The Birth of Christ, a Christmas icon by Juliet Venter, from The Institute for Orthodox Christian Studies, Cambridge, 2014
Patrick Comerford
25 December 2014, Christmas Day
The Nativity of our Lord
10 a.m., The Parish Eucharist, Saint Werburgh’s Church, Dublin.
Readings: Isaiah 52: 7-10; Psalm 98; Hebrews 1: 1-4 (5-12); John 1: 1-14 (15-18).
May I speak to you in the name of + the Father and the Son and the Holy Spirit, Amen.
I know you are not expecting a sermon this morning, and that everyone would like to get home as soon as possible to spend the rest of Christmas Day with the family.
But on this day we celebrate, as Saint John says in our Christmas Gospel reading, that “the Word became flesh and lived among us.” And so it would be a pity this morning if we did not share a few words about the Word that was in the beginning and that came to dwell among us.
It is a puzzle to the followers of other religions in the region where Saint John the Evangelist was living that the God of Christians is described not in terms of power and might and majesty, but as the Word.
Tradition tells us that Saint John spends his last days in the Eastern Mediterranean, in prison on the island of Patmos, and then in Ephesus, where the Johannine church lived side by side with the worshippers of the cult of Artemis, whose temple was one of the seven wonders of the world.
The incarnate God, the Word made Flesh, was not the sort of God his neighbours could accept.
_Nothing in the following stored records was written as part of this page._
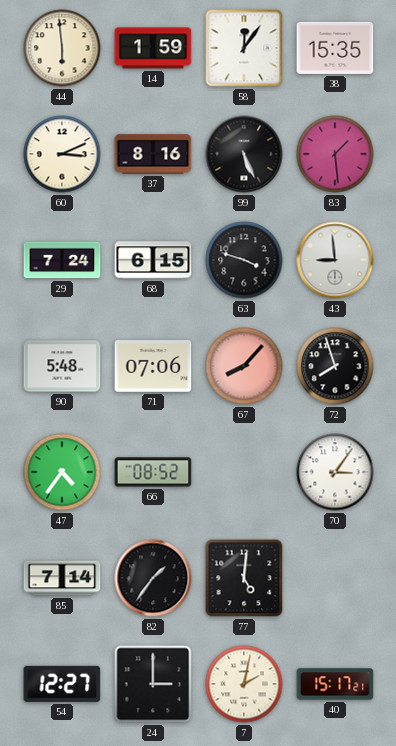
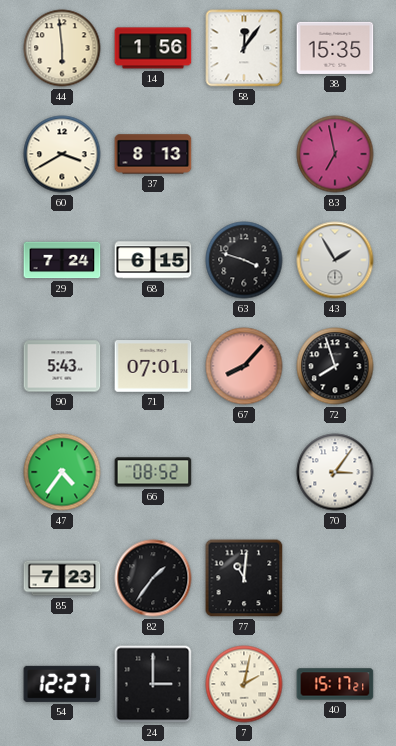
14: 1:59 -> 1:56
60: 3:11 -> 3:40
37: 8:16 -> 8:13
99: 5:26 -> none
83: 1:29 -> 6:58
43: 8:59 -> 1:55
90: 5:48 -> 5:43
71: 07:06 -> 07:01
85: 7:14 -> 7:23
77: 5:01 -> 11:01
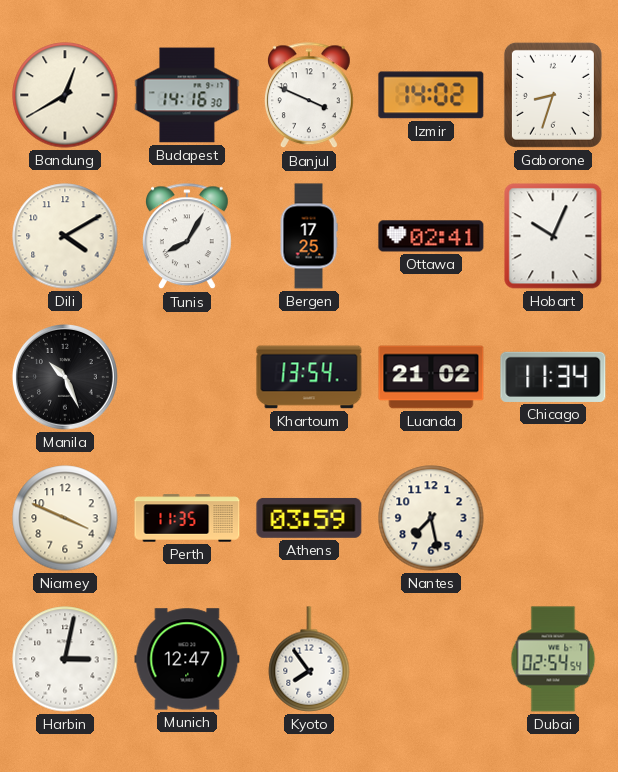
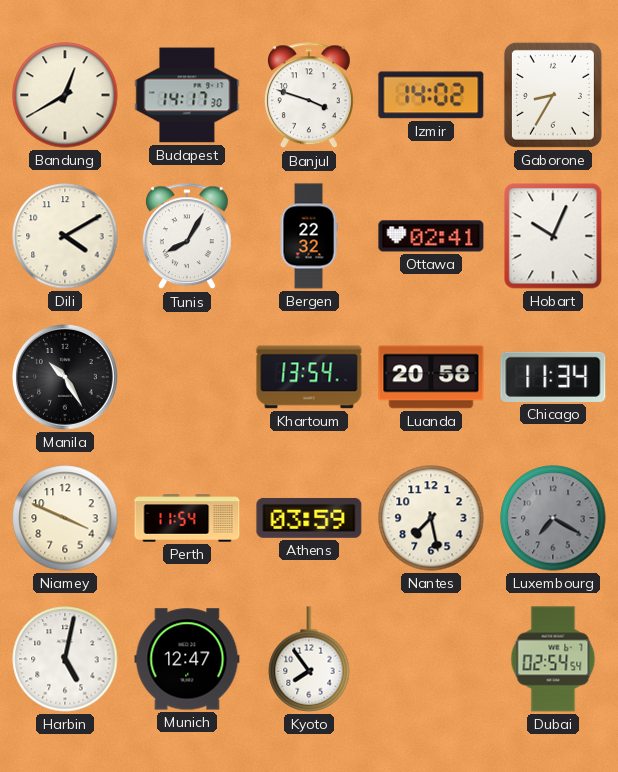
Budapest: 14:16 -> 14:17
Banjul: 3:49 -> 3:48
Gaborone: 8:33 -> 8:35
Bergen: 17:25 -> 22:32
Manila: 10:26 -> 10:25
Luanda: 21:02 -> 20:58
Perth: 11:35 -> 11:54
Luxembourg: none -> 7:20
Harbin: 3:02 -> 5:02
Nor was he the sort of Messiah his contemporaries could expect.
The sort of Messiah that was expected at the time was one who would drive out the Romans, who would reallocate and redistribute the positions of power and authority, who would make them feel good about themselves.
But the God revealed at Christmas-time, to the Shepherds in Bethlehem and then to the Magi, is not just God incarnate, God become human, but God who takes on all our frailty, all our weakness, all our vulnerability. As Canon Giles Fraser pointed out in the Guardian recently, this is God as a human baby, at “the raw limits of human existence.”
God almighty, God the creator, is not a remote powerful, awesome and fearsome despot hidden behind the clouds, high in the sky. The God who loves us becomes a powerless baby, with all the needs and all the screams of a helpless baby.
God loves us, and all we can do in response is to love God, and to love one another.
God gives up all his power, position, place and authority, not empower us and to make us strong and brave, but to call us to love, to love more and to love more fully.
And the first people to hear this Good News were not the powerful merchants in the warmth and comfort of the bright city, but the shepherds in the isolated cold and dark on the hillside.
The first people to hear this Good News were not Herod and his courtiers in the warmth and comfort of his bright place, but three wise men or kings who give up their own privileges to travel in the cold and dark to a strangely poor household.
At the heart of the Christmas story is Christ’s teaching that the first shall be last and the last shall be first.
If you feel last, forgotten and powerless this Christmas, then God has identified with you, identifies with you now, this Christmas, in his incarnation, in the Christmas story.
The religion of the baby born in Bethlehem is not the religion of power, and wealth and privilege. It is about love, unconditional love. And the greatest Christmas presents are the love of God and the love of others. To give and receive these are to give and receive the greatest Christmas presents of all.
So, may all we think, say and so be in the name of + the Father and the Son and the Holy Spirit, Amen.
(Revd Canon Professor) Patrick Comerford is Lecturer in Anglicanism, Liturgy and Church History, the Church of Ireland Theological Institute. This reflection was shared at the Parish Eucharist in Saint Werburgh’s Church, Dublin, on Christmas Day, 25 December 2014.
Collect:
Almighty God,
you have given us your only-begotten Son
to take our nature upon him
and as at this time to be born of a pure virgin:
Grant that we, who have been born again
and made your children by adoption and grace,
may daily be renewed by your Holy Spirit;
through Jesus Christ our Lord.
Introduction to the Peace:
Unto us a child is born,
and his name shall be called the Prince of Peace (Isaiah 9: 6).
Preface:
You have given Jesus Christ your only Son
to be born of the Virgin Mary,
and through him you have given us power
to become the children of God:
Post Communion Prayer:
God our Father,
whose Word has come among us
in the Holy Child of Bethlehem:
May the light of faith illumine our hearts
and shine in our words and deeds;
through him who is Christ the Lord.
Blessing:
Christ, who by his incarnation gathered into one
all things earthly and heavenly,
fill you with his joy and peace:
and the blessing of God almighty,
the Father, the Son and the Holy Spirit,
be with you and remain with you always. Amen.